The powder hardened on the surface preferably has an oxygen content which deviates from the starting powder by an oxygen content of not more than 5%, especially not more than 1%.

In an advantageous embodiment, the targets also have a density of at least 97%, preferably greater than 98%, especially greater than 99% or 99.5%. The density of the target is here a measure of the containment nature and porosity of the target. A 97% density of a target indicates that the target has a density of 97% of the bulk material. A closed, almost completely pore-free target typically has a density of more than 99.5%. The density can be determined by image analysis of a cross-sectional image (profile) of the target, or by helium pyknometry, which is less advantageous because in the case of extremely dense targets, no detection is detected. Pore that exists in the target and is removed from the surface, so that it has a lower porosity than the actual one. The density can be determined by image analysis by first determining the total area of the object to be investigated in the image profile of the photomicrograph, and then correlating this area with the area of the pores. By this method, the pores removed from the surface and close to the substrate interface are also recorded. At least 97% of the high density is particularly important in the manufacture and reprocessing of splash targets, preferably greater than 98%, especially It is 99% or 99.5% larger.
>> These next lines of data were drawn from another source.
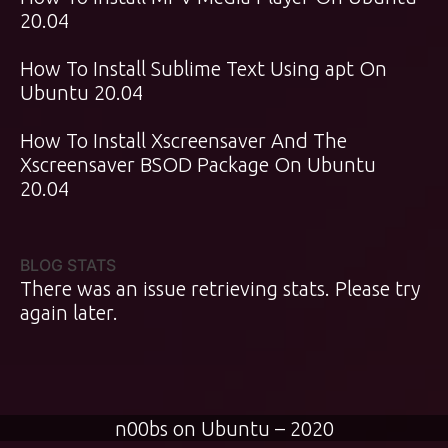
20.04
How To Install Sublime Text Using apt On
Ubuntu 20.04
How To Install Xscreensaver And The
Xscreensaver BSOD Package On Ubuntu
20.04
BLOG STATS
There was an issue retrieving stats. Please try
again later.
n00bs on Ubuntu – 2020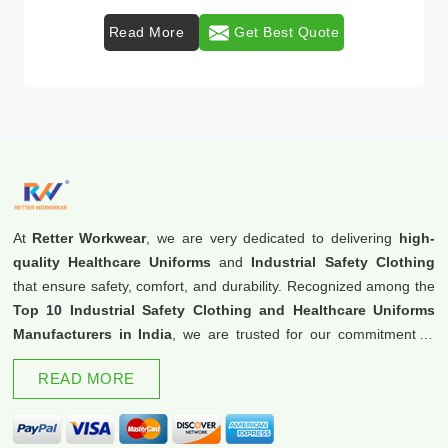
Read More
Get Best Quote
At
Retter Workwear
, we are very dedicated to delivering
high-
quality Healthcare Uniforms
and
Industrial Safety Clothing
that ensure safety, comfort, and durability. Recognized among the
Top 10 Industrial Safety Clothing and Healthcare Uniforms
Manufacturers in India
, we are trusted for our commitment to
excellence and innovation.
READ MORE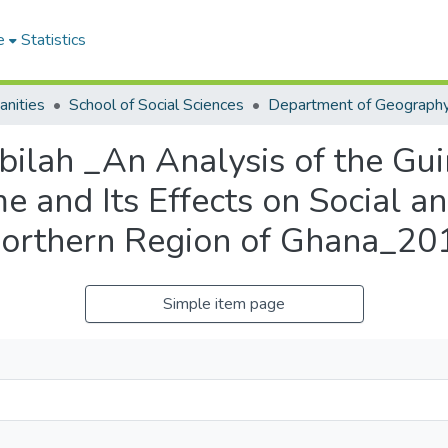
e
Statistics
anities
School of Social Sciences
bilah _An Analysis of the G
e and Its Effects on Social a
Northern Region of Ghana_20
Simple item page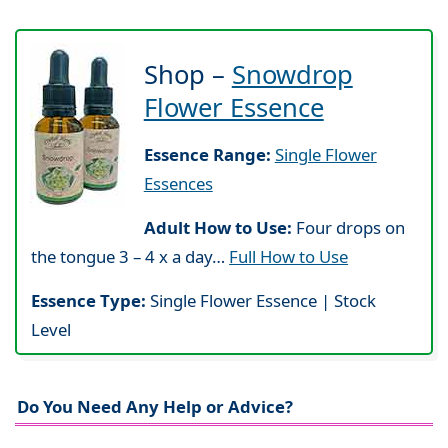
Shop –
Snowdrop
Flower Essence
Essence Range:
Single Flower
Essences
Adult How to Use:
Four drops on
the tongue 3 – 4 x a day…
Full How to Use
Essence Type:
Single Flower Essence | Stock
Level
Do You Need Any Help or Advice?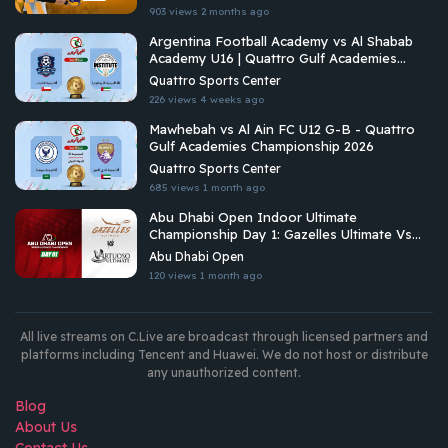
903 views
2 months ago
Argentina Football Academy vs Al Shabab
Academy U16 | Quattro Gulf Academies
Championship 2026
Quattro Sports Center
226 views
4 weeks ago
Mawhebah vs Al Ain FC U12 G-B - Quattro
Gulf Academies Championship 2026
Quattro Sports Center
685 views
1 month ago
Abu Dhabi Open Indoor Ultimate
Championship Day 1: Gazelles Ultimate Vs
Virtuoso Ultimate
Abu Dhabi Open
120 views
1 month ago
All live streams on C.Live are broadcast through licensed partners and
platforms including Tencent and Huawei. We do not host or distribute
any unauthorized content.
Blog
About Us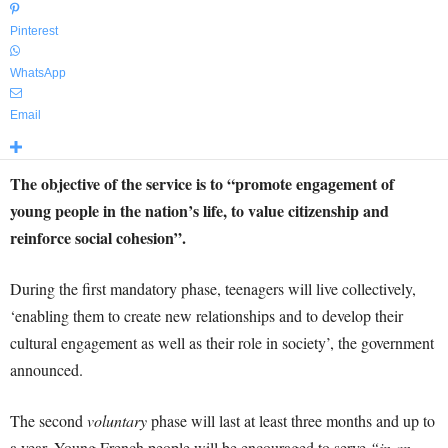
Pinterest
WhatsApp
Email
The objective of the service is to “promote engagement of
young people in the nation’s life, to value citizenship and
reinforce social cohesion”.
During the first mandatory phase, teenagers will live collectively,
‘enabling them to create new relationships and to develop their
cultural engagement as well as their role in society’, the government
announced.
The second
voluntary
phase will last at least three months and up to
a year. Young French people will be encouraged to serve
“in an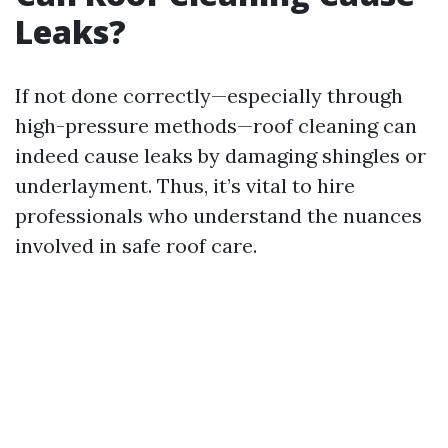
Leaks?
If not done correctly—especially through
high-pressure methods—roof cleaning can
indeed cause leaks by damaging shingles or
underlayment. Thus, it’s vital to hire
professionals who understand the nuances
involved in safe roof care.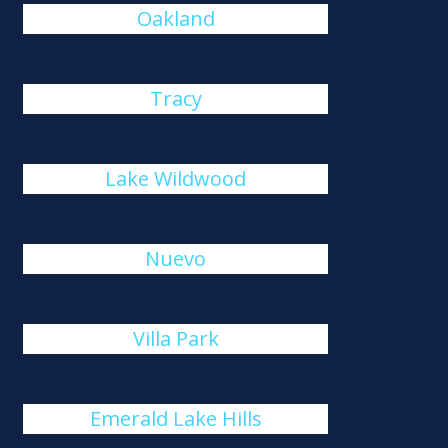
Oakland
Tracy
Lake Wildwood
Nuevo
Villa Park
Emerald Lake Hills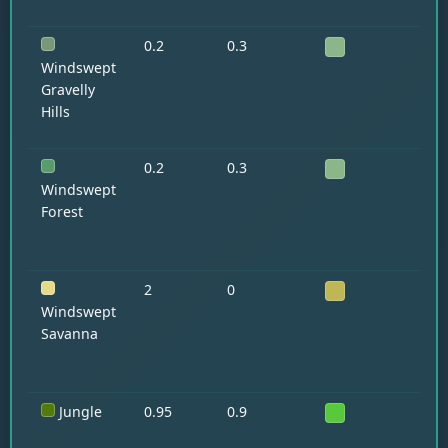
0.2
0.3
Ll
Go
Windswept
Gravelly
Hills
0.2
0.3
—
Windswept
Forest
2
0
Ho
Ll
Windswept
Savanna
Jungle
0.95
0.9
Pa
Oc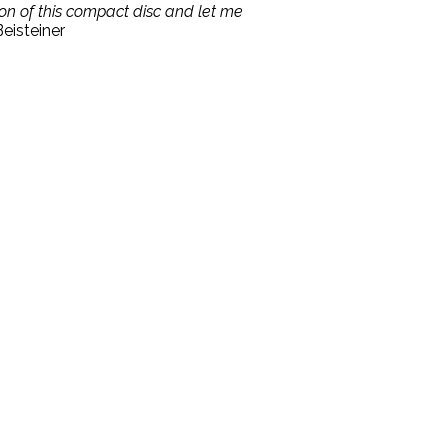
ion of this compact disc and let me
eisteiner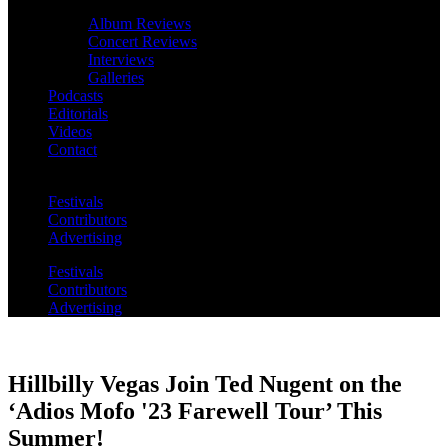
Album Reviews
Concert Reviews
Interviews
Galleries
Podcasts
Editorials
Videos
Contact
Festivals
Contributors
Advertising
Festivals
Contributors
Advertising
Hillbilly Vegas Join Ted Nugent on the
‘Adios Mofo '23 Farewell Tour’ This
Summer!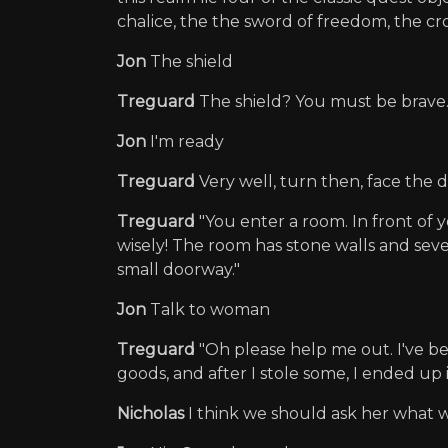
chalice, the the sword of freedom, the crow
Jon
The shield
Treguard
The shield? You must be brave.
Jon
I'm ready
Treguard
Very well, turn then, face the 
Treguard
"You enter a room. In front of 
wisely! The room has stone walls and sever
small doorway."
Jon
Talk to woman
Treguard
"Oh please help me out. I've be
goods, and after I stole some, I ended up 
Nicholas
I think we should ask her what we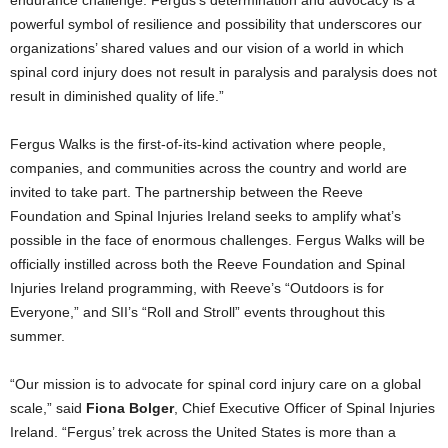
powerful symbol of resilience and possibility that underscores our
organizations’ shared values and our vision of a world in which
spinal cord injury does not result in paralysis and paralysis does not
result in diminished quality of life.”
Fergus Walks is the first-of-its-kind activation where people,
companies, and communities across the country and world are
invited to take part. The partnership between the Reeve
Foundation and Spinal Injuries Ireland seeks to amplify what’s
possible in the face of enormous challenges. Fergus Walks will be
officially instilled across both the Reeve Foundation and Spinal
Injuries Ireland programming, with Reeve’s “Outdoors is for
Everyone,” and SII’s “Roll and Stroll” events throughout this
summer.
“Our mission is to advocate for spinal cord injury care on a global
scale,” said
Fiona Bolger
, Chief Executive Officer of Spinal Injuries
Ireland. “Fergus’ trek across the United States is more than a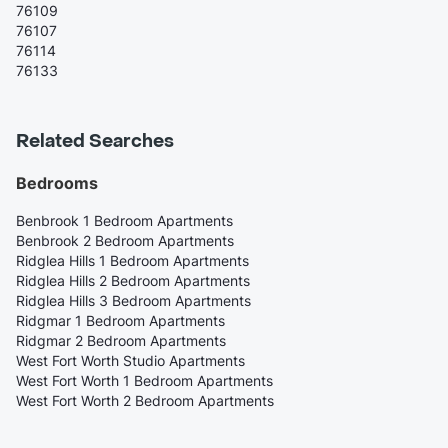
76109
76107
76114
76133
Related Searches
Bedrooms
Benbrook 1 Bedroom Apartments
Benbrook 2 Bedroom Apartments
Ridglea Hills 1 Bedroom Apartments
Ridglea Hills 2 Bedroom Apartments
Ridglea Hills 3 Bedroom Apartments
Ridgmar 1 Bedroom Apartments
Ridgmar 2 Bedroom Apartments
West Fort Worth Studio Apartments
West Fort Worth 1 Bedroom Apartments
West Fort Worth 2 Bedroom Apartments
These targets show high mechanical strength due to their high density and high deformation of the particles. In the case of ruthenium, if the gas forming a gas/powder mixture with the metal powder is nitrogen, the strength is therefore at least 80. Million Pascals (MPa), more preferably at least 100 MPa, and most preferably at least 140 MPa. This mechanical strength and plasticity of the spray powder can be further increased by providing an annealing or diffusion bonding heat treatment after spraying.

If hydrazine is used, the strength is typically at least 150 megapascals, preferably at least 170 megapascals, more preferably at least 200 megapascals, and most preferably greater than 250 megapascals.

The present invention also provides a method of making a film comprising the steps of: (a) fabricating the desired splash target by cold spray or power spray; (b) splashing the splash target; (c) moving from the target Dividing a plurality of metal atoms; and (d) forming a film comprising a plurality of metal atoms on a substrate.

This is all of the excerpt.